Start of Block

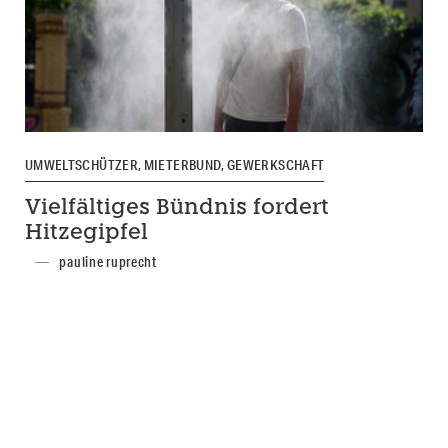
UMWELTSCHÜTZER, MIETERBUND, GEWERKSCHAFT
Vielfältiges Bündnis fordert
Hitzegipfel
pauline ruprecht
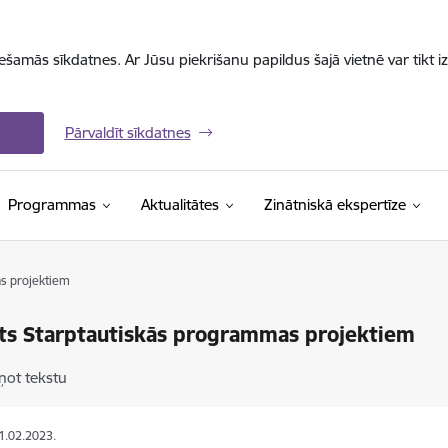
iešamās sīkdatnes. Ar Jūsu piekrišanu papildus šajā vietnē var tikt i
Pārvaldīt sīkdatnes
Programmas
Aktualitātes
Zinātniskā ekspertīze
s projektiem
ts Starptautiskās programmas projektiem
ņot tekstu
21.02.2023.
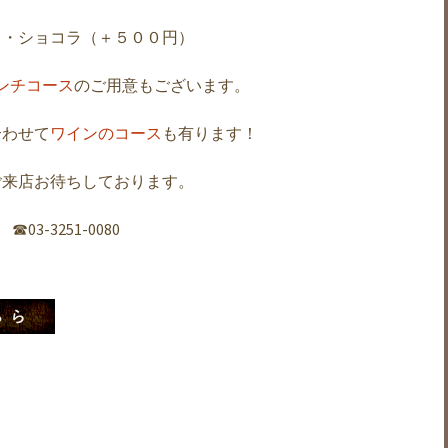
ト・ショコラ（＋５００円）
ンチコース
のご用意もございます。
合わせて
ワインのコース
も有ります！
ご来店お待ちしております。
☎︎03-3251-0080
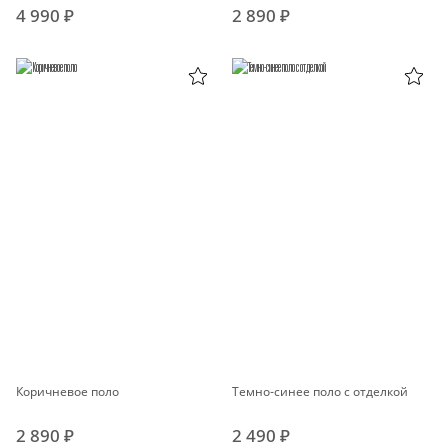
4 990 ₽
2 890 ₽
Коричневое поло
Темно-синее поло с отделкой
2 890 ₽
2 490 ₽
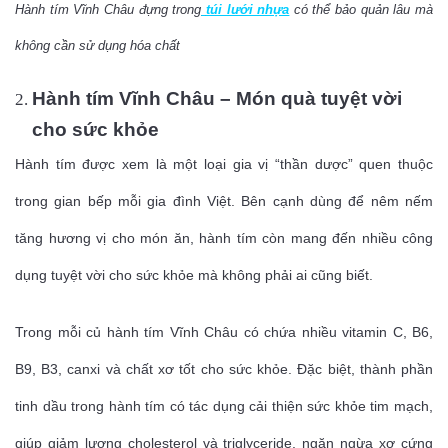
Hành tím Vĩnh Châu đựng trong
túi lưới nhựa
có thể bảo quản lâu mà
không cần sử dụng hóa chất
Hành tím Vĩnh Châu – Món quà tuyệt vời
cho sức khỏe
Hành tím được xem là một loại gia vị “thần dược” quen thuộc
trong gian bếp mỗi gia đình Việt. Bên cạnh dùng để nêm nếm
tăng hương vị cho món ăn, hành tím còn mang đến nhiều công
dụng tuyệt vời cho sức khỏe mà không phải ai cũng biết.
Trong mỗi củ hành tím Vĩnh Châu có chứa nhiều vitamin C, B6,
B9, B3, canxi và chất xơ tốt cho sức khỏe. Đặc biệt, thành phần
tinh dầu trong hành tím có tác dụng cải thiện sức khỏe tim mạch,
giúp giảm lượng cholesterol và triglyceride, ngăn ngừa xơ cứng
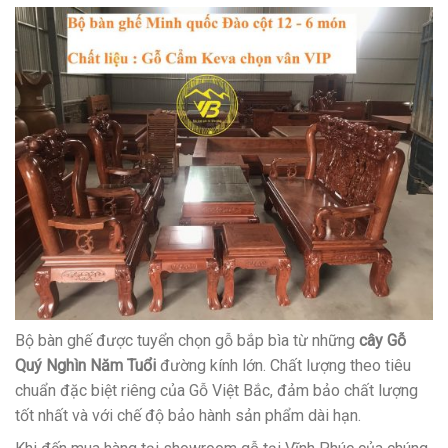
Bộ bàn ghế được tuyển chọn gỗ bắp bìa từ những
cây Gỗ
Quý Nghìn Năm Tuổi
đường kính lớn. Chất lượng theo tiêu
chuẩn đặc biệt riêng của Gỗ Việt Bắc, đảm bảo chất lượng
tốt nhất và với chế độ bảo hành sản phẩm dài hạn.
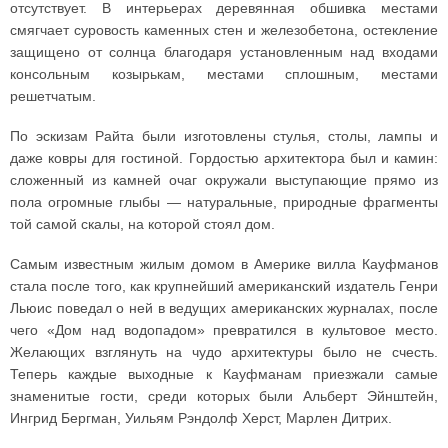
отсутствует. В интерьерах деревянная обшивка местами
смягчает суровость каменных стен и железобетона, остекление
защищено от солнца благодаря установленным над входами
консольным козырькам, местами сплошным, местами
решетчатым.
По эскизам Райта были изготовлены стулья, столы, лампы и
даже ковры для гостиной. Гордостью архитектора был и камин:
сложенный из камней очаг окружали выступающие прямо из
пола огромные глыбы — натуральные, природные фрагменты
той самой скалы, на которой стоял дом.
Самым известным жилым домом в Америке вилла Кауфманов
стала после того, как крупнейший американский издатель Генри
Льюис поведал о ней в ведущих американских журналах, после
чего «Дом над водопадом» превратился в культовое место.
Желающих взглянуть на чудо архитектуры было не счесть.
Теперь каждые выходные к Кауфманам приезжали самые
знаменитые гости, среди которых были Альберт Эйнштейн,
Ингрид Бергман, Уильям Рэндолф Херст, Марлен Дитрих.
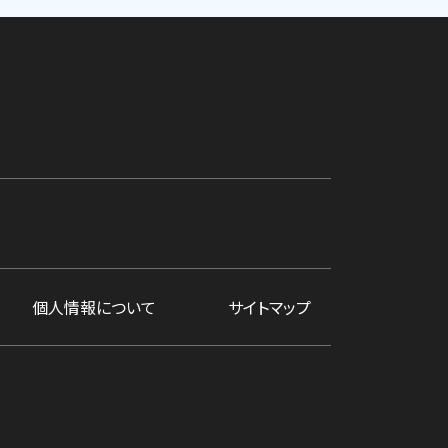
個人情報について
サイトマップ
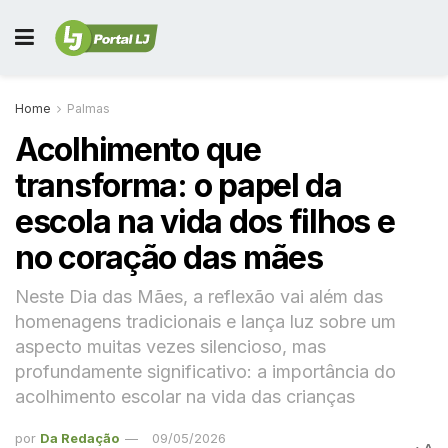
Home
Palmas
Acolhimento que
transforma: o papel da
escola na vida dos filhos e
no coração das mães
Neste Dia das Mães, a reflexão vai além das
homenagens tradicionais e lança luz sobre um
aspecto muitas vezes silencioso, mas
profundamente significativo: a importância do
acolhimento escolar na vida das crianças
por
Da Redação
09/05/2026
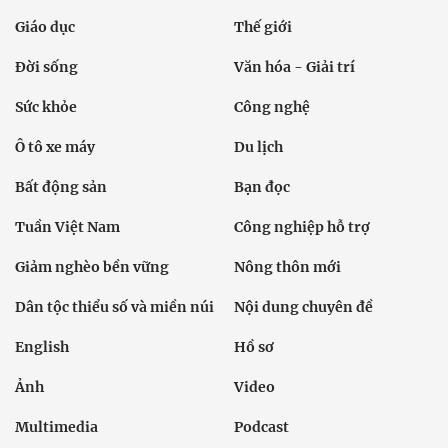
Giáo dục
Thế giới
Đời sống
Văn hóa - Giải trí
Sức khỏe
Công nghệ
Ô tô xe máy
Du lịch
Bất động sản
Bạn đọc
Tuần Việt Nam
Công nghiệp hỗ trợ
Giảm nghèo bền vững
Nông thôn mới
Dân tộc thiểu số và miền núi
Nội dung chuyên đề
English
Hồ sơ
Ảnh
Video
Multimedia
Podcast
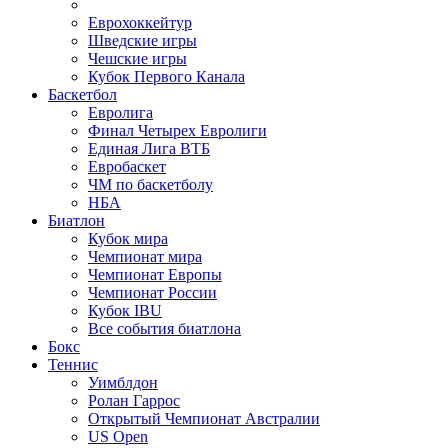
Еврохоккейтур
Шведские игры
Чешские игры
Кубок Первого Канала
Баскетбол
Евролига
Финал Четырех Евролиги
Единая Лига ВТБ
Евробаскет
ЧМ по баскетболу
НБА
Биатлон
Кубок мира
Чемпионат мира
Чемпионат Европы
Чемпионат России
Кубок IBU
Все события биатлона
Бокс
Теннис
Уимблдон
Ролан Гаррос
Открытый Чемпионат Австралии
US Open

End of Block
Start of Block

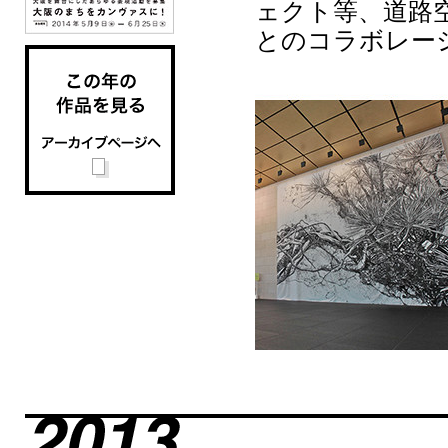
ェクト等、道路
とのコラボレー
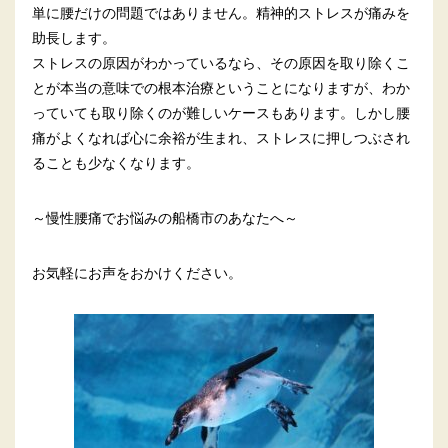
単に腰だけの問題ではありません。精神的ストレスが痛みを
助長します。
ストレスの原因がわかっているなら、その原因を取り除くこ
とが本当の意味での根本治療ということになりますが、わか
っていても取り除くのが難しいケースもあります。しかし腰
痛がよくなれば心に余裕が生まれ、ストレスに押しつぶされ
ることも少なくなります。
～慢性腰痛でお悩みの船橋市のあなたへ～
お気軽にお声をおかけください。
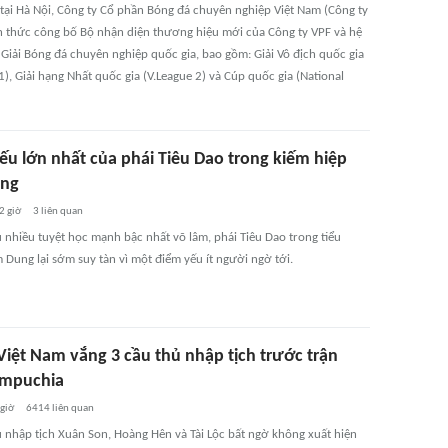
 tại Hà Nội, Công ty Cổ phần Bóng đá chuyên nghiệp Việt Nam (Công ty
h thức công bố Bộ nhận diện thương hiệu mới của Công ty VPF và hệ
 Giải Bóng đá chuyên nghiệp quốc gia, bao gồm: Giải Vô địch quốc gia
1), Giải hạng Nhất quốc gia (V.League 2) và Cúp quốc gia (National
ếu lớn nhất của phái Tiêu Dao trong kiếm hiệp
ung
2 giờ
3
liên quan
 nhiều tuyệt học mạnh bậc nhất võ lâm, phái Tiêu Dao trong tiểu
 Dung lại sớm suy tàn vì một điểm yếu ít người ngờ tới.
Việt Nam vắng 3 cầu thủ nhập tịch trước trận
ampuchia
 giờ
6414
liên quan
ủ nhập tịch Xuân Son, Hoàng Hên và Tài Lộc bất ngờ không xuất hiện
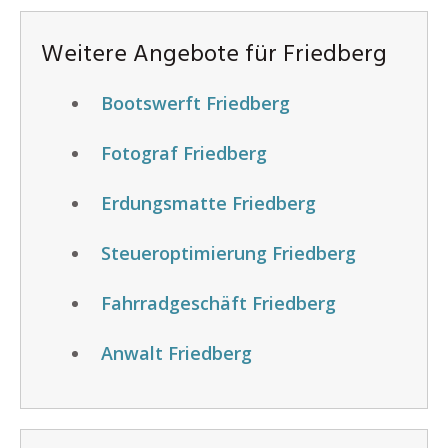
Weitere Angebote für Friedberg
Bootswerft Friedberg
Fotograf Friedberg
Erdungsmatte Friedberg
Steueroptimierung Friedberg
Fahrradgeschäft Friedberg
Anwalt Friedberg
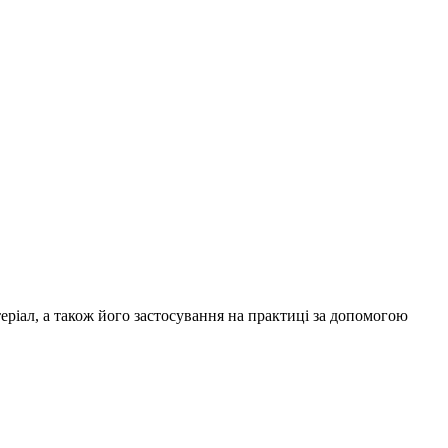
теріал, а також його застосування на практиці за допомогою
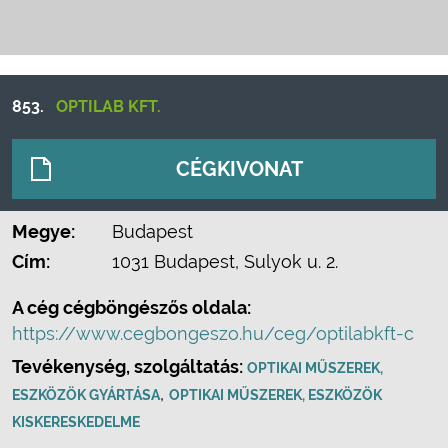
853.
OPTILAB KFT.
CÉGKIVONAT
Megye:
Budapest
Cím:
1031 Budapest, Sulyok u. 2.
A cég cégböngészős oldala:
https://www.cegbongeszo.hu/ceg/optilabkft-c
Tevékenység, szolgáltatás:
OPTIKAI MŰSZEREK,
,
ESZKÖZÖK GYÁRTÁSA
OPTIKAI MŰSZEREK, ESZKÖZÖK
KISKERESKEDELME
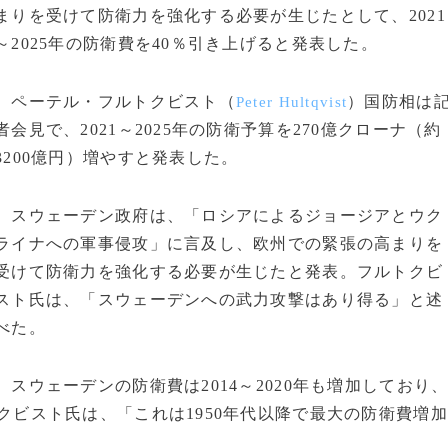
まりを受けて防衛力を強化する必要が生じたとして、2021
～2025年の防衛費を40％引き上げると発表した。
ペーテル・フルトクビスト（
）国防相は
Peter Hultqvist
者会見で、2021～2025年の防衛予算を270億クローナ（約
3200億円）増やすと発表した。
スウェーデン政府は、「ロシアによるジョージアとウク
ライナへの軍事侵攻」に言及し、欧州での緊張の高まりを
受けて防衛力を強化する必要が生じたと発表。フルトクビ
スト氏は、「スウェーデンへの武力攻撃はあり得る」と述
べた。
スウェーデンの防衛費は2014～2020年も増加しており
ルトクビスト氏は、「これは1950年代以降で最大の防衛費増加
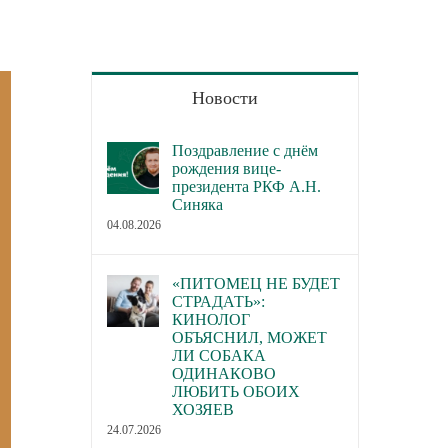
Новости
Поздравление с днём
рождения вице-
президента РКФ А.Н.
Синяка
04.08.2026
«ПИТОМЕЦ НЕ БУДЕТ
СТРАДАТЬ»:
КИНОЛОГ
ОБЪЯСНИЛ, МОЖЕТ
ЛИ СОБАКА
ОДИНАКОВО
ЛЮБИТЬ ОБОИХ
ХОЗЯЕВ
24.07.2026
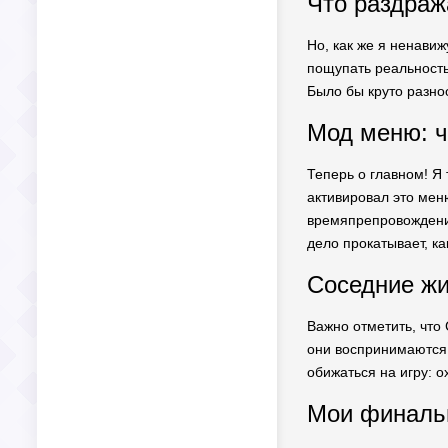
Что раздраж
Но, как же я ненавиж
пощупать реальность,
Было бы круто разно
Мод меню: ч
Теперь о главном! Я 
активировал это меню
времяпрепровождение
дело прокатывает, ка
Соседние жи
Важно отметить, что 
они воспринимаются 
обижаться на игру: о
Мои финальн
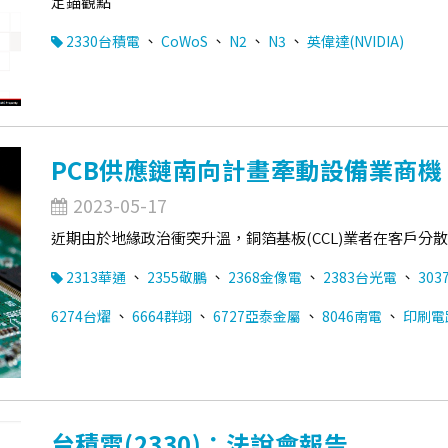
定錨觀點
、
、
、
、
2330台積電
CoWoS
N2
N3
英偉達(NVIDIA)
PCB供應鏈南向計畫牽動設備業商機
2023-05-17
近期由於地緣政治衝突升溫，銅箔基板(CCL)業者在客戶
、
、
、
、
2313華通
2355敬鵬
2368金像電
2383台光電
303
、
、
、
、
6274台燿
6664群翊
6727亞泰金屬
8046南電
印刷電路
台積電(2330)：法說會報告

End of Block
Start of Block

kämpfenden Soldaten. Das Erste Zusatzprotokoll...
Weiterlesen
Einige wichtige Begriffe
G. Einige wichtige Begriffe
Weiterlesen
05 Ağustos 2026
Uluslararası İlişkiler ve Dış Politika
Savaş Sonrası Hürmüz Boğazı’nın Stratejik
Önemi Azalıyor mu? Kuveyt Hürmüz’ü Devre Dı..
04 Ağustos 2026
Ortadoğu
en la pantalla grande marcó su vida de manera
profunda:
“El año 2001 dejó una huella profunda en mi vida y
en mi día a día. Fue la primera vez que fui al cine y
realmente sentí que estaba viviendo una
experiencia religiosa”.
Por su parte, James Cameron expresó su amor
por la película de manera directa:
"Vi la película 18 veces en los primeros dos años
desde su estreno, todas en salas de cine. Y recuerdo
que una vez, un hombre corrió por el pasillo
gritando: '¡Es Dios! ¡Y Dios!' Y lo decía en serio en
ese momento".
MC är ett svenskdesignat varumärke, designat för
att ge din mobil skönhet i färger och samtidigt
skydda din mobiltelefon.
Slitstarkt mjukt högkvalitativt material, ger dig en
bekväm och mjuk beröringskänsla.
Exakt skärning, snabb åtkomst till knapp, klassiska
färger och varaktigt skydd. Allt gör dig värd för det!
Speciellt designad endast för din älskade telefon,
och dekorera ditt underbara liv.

End of Block

TASK STATEMENT - If a line in the records above contains the string "không", copy that line out.

ANSWER FOR THIS EXERCISE -
không cần sử dụng hóa chất
dụng tuyệt vời cho sức khỏe mà không phải ai cũng biết.
ủ nhập tịch Xuân Son, Hoàng Hên và Tài Lộc bất ngờ không xuất hiện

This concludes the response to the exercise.